The first mounting frame (31) is provided with a first mounting hole (311);

a second mounting hole (321) is formed in the second mounting frame (32);

the oscillating tooth reduction transmission mechanism (5) further comprises a first shock absorber supporting bearing (54) and a second shock absorber supporting bearing (55);

the first shock absorber supporting bearing (54) is positioned in the first mounting hole (311) and sleeved on the eccentric shaft (511), so that the eccentric shaft (511) is rotationally connected with the first mounting frame (31);

the second shock absorber supporting bearing (55) is located in the second mounting hole (321) and sleeved on the eccentric shaft (511), so that the eccentric shaft (511) is in rotary connection with the second mounting frame (32).

3. Steering wheel drive according to claim 1, characterized in that,

A first boss (312) is formed on one side of the first mounting frame (31);

The movable tooth reduction transmission mechanism (5) further comprises a first support bearing (56) and the internal tooth center wheel (58) are rotatably connected with the first boss (312) through the first support bearing (56).
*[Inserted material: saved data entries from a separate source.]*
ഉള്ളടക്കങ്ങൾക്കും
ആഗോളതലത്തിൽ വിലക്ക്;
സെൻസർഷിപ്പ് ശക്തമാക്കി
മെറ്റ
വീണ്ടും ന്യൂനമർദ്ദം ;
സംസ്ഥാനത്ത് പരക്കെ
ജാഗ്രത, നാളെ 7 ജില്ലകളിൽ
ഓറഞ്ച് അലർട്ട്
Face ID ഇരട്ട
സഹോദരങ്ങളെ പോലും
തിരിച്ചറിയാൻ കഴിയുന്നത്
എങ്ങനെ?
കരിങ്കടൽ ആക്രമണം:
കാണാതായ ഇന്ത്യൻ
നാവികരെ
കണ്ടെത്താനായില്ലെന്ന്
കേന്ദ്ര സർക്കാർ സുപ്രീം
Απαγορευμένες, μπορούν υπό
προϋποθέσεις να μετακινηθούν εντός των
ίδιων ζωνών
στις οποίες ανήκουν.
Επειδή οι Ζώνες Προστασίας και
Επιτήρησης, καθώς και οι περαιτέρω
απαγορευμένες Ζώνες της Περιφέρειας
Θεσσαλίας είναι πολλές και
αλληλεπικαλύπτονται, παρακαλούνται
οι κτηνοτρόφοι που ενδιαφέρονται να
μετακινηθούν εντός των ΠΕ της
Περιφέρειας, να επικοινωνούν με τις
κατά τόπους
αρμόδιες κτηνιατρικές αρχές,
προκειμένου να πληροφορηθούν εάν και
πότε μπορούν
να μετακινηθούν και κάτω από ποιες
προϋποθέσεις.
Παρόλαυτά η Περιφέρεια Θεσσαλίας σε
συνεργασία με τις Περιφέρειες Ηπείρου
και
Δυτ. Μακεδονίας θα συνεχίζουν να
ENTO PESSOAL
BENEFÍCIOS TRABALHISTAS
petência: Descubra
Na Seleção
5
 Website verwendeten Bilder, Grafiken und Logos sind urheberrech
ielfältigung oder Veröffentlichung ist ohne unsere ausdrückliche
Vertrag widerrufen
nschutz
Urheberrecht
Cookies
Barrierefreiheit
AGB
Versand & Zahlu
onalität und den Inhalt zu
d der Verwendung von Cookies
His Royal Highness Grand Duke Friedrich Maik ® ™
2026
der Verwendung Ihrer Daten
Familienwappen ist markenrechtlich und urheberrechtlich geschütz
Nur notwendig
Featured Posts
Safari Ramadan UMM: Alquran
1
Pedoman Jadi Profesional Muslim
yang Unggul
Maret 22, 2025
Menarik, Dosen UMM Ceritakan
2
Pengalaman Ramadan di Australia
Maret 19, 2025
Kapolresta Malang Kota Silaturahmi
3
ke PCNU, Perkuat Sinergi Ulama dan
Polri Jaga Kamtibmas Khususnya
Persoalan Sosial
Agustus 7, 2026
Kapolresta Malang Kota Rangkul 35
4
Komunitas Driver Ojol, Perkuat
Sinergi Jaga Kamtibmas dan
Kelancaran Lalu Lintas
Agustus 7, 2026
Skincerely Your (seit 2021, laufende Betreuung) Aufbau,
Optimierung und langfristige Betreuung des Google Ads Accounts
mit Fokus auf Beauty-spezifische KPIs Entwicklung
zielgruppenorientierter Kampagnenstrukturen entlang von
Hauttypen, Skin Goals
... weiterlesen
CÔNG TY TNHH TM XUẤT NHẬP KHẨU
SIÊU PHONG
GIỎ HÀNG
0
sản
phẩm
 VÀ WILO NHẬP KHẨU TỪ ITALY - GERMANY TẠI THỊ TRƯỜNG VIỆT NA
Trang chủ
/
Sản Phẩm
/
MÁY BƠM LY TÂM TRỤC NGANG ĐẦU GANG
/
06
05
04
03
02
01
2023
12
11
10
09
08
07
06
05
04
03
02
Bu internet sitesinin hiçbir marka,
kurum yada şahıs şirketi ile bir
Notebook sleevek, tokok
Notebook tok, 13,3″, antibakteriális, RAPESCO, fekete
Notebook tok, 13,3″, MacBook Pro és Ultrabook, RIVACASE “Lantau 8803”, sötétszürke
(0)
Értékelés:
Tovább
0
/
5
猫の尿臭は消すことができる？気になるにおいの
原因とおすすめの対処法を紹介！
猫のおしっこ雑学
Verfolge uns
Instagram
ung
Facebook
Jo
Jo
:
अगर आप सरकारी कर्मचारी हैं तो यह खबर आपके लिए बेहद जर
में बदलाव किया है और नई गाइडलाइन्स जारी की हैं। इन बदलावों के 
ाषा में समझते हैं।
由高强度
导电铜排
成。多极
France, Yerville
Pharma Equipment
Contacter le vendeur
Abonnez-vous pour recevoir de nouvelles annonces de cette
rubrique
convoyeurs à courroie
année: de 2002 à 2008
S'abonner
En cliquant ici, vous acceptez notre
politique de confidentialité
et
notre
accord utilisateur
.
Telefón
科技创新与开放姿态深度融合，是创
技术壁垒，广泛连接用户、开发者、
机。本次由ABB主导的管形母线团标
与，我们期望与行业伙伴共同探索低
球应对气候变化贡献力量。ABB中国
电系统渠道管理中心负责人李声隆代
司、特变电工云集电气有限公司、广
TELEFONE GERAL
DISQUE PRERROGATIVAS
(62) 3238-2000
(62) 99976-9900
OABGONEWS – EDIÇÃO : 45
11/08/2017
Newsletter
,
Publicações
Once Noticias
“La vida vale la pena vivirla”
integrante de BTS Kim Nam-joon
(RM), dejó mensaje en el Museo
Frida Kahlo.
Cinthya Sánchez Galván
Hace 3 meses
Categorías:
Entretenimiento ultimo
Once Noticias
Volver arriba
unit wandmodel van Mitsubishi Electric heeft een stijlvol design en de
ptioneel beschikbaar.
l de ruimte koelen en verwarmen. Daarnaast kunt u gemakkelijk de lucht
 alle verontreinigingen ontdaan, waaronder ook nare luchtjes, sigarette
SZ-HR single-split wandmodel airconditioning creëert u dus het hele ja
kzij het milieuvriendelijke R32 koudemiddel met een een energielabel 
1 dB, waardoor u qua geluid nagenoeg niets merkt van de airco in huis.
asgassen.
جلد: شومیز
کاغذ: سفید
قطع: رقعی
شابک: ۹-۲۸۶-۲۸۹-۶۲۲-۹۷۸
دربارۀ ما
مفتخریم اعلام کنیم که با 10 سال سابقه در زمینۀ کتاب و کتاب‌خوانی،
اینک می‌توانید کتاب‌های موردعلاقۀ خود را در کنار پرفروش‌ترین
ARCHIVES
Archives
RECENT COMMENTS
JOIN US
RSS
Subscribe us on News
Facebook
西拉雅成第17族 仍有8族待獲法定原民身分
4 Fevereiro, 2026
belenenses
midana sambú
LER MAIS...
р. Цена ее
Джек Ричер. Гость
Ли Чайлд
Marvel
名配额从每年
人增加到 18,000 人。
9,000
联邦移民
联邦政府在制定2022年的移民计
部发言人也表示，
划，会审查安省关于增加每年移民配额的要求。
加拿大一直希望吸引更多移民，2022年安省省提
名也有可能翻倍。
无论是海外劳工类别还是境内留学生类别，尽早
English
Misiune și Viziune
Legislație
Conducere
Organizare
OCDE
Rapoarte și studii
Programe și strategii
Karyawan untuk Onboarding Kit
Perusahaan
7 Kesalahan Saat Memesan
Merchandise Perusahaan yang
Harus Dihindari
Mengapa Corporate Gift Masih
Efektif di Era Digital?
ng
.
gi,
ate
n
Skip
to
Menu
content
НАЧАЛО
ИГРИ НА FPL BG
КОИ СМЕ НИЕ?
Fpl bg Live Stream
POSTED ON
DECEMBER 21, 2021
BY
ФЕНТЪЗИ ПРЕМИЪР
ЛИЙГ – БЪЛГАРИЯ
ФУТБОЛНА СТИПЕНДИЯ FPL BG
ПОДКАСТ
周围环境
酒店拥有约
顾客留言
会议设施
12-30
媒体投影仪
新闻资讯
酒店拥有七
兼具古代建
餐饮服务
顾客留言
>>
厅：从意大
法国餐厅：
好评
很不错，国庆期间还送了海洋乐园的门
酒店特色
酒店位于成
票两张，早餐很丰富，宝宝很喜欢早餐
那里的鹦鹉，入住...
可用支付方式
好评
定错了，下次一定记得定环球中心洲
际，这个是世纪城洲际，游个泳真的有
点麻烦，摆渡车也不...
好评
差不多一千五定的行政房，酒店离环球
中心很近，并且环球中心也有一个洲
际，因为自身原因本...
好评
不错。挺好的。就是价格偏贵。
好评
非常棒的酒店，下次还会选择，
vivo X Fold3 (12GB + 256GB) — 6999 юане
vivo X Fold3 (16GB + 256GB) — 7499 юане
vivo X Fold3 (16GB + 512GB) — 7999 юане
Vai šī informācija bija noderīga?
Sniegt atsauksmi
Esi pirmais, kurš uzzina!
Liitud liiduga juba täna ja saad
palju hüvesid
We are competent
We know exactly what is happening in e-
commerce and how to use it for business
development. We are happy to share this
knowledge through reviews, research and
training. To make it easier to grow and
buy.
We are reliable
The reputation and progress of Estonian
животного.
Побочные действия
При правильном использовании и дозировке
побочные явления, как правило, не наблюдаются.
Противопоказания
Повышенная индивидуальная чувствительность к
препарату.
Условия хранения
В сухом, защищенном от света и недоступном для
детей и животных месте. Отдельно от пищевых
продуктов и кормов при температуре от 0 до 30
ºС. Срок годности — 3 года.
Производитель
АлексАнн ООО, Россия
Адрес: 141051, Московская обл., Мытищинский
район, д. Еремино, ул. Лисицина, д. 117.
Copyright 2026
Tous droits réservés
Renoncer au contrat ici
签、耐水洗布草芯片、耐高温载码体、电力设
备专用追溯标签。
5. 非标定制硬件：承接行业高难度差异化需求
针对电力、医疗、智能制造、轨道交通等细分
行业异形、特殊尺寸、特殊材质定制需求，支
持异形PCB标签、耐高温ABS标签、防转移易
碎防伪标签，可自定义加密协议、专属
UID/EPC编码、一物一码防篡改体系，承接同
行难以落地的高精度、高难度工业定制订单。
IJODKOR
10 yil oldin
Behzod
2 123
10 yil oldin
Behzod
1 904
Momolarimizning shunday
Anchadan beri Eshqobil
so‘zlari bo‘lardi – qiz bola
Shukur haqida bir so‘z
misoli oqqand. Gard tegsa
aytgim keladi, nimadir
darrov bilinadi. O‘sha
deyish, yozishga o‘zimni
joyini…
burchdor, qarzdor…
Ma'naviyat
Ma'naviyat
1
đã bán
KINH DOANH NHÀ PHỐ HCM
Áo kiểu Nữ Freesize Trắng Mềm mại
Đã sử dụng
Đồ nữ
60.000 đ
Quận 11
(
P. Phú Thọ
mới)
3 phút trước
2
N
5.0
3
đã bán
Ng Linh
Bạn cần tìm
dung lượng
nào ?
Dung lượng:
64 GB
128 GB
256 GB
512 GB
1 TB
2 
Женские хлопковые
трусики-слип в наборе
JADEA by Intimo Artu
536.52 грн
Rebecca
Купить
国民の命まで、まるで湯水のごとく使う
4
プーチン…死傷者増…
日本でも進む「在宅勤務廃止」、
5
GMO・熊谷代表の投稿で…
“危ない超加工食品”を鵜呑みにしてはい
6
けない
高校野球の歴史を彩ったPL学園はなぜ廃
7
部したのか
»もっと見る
4. Steering wheel drive according to claim 1, characterized in that the oscillating rack (52) has a U-shaped structure, on the side walls of which oscillating tooth slots (521) matching the shape of the roller oscillating teeth (53) are provided.

5. Steering wheel drive according to any of claims 1-4, characterized in that the steering mechanism (2) comprises: an external tooth slewing bearing (21), a driving gear (22) and a steering gear motor (23);

The external tooth slewing bearing (21) is fixedly arranged on one side of the supporting plate (1);

The driving gear (22) is sleeved on an output shaft of the steering gear motor (23); and is meshed with the external tooth slewing bearing (21);

the steering gear motor (23) is fixedly connected with the supporting plate (1).

6. The steering wheel drive of any one of claims 1-4, further comprising:

and the braking mechanism (6) is connected with the oscillating tooth speed reduction transmission mechanism (5).